For reference samples, total RNA was obtained (1) from whole pancreas harvested from d14.5 or d15.5 embryonic mice using standard Trizol-based methods, (2) from βTC6 insulinoma cells lines using RNeasy kits from Qiagen, or (3) from intact β-islets harvested from adult mice.

Microarray target preparation for CodeLink Arrays was performed per manufacturer's instructions (CodeLink Express Assay Reagent Kit; GE Healthcare). Briefly, one microgram of total RNA from each sample was reverse-transcribed into cDNA using T7-(dT)24 primers, and biotinylated cRNA prepared from this cDNA template by in vitro transcription. Ten micrograms of fragmented, biotinylated cRNA was hybridized to each CodeLink Mouse Whole Genome Array for 18 hours at 37° C. Afterwards, arrays were washed in 75 mM Tris-HCL, pH 7.6, 113 mM NaCl, 0.0375% Tween-20 for 1 hour at 46°, then stained with a 1:500 dilution of streptavidin-Alexa 647 (Molecular Probes) for 30 min at room temperature. Following the staining, arrays were washed three times, 5 min each, at room temperature with 0.1M Tris-HCL, pH 7.6, 0.15 M NaCl, 0.05% Tween-20, then once with 0.1×SSC/0.05% Tween for 30 sec, then dried in a centrifuge. Processed arrays were scanned using a GenePix 4000B Scanner and GenePixPro v4 software (Axon Instruments). Images were analyzed using CodeLink Expression Analysis Software, and the raw intensity data exported into GeneSpring GX (Agilent Life Sciences), within which raw intensity signals for each probe were median normalized. Because some CodeLink probes were improperly annotated as to their intended target, refinement of gene-to-probe associations was accomplished by analysis using VistaGen's Fred™ knowledgebase which maps the genomic coordinates of probes with that of the exons of genes and provides various bioinformatics analytical and functional genomics tools. All genomic coordinates on the mouse genome build 36 were determined using BLAST. Invalid probes, such as the ones that target multiple regions or intergenic regions on the genome, were removed from subsequent analyses.
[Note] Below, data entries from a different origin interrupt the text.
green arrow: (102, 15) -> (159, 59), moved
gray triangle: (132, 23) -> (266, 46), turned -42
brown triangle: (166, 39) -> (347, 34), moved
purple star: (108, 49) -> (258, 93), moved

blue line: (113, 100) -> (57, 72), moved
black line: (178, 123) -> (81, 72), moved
Data shown in the FIG. 9 and Table 3 reflect the average normalized intensity for a given Ins probe from biological replicates (n=2) of the indicated samples.
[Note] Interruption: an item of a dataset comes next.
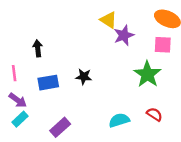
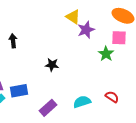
green star: (147, 74) -> (106, 54), moved, size x0.7
blue rectangle: (48, 83) -> (19, 91), moved
purple rectangle: (60, 127) -> (48, 108), moved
TABLE 3 Microarray analysis of insulin expression pdx/ngn3 pdx1/ngn3 pdx1/ngn3/mafa pdx d18 d18 ngn3 d18 d18 d18 E14.5 E15.5 old old old new endo new endo whole whole bTC6 whole probe protocol protocol protocol protocol protocol panc panc insulinoma beta islet GE118037 0.55802 0.970094 0.486271 69.60451 105.47138 190.7303 227.1426 375.58075 281.2518 GE118032 0.311016 0.682766 0.330206 65.890076 107.61138 153.9106 232.4269 396.40414 275.3854

Example 10 Development of a Mouse Embryonic Stem Cell-Based Screening Assay for Diabetes Drug Discovery

In order to develop of screening assay for diabetes drug discovery, engineered mouse embryonic stem cell lines were generated that incorporate two key elements: 1) β-lactamase as an insulin reporter that allows quantitative measurement of Ins1 message, and 2) tetracycline-regulatable overexpression of Pdx1 and Ngn3.

Construction of an Ins1-BLA Vector

Genomic DNA (gDNA) was isolated from Ainv15-MK cells (on gelatin) using the Qiagen DNA Blood & Cell Culture Midi kit. The ins1 3′ targeting arm was isolated by PCR amplification of 820 ng of Ainv15-MK gDNA, using the Roche Extend Long Template System as follows: 5 μl buffer #1, 1.78 μl 10 mM dNTPs, 0.75 μl enzyme mix, 0.6 μl 25 μM forward primer 3-Ins1-Xba1-F (GACTGCTCTAGAcaaccgtgtaaatgccactg), and 0.6 μl 25 μM reverse primer 4-Ins1HindIII-R (GACTGCAAGCTTtgagcatccacctctgtgtt). The mixture was cycled in a BioRad iCycler PCR machine using the following program: 94° C. for 2 min; 10 cycles of 94° C. for 10 sec, 60° C. for 30 sec, 68° C. for 2 min; 25 cycles of 94° C. for 15 sec, 60° C. for 30 sec, 68° C. for 2 min and increasing by 5 sec each cycle; 68° C. for 7 min, and 4° C. dwell. A 2 kb

PCR product band was cut from the gel and DNA was isolated using BioRad Spin Columns. The 3′ targeting arm DNA was then digested with XbaI (partial) and HinDIII, gel purified, and isolated with the Zymo Gel DNA Recovery kit. It was then ligated into a BioRad spin column-purified pUB/Bsd backbone from which a 24 bp HinDIII-XbaI fragment had been excised. Clone #6 was confirmed by restriction digest and was the clone used for subsequent cloning steps. The resultant vector was designated Bsd+3′ Ins1 (FIG. 10).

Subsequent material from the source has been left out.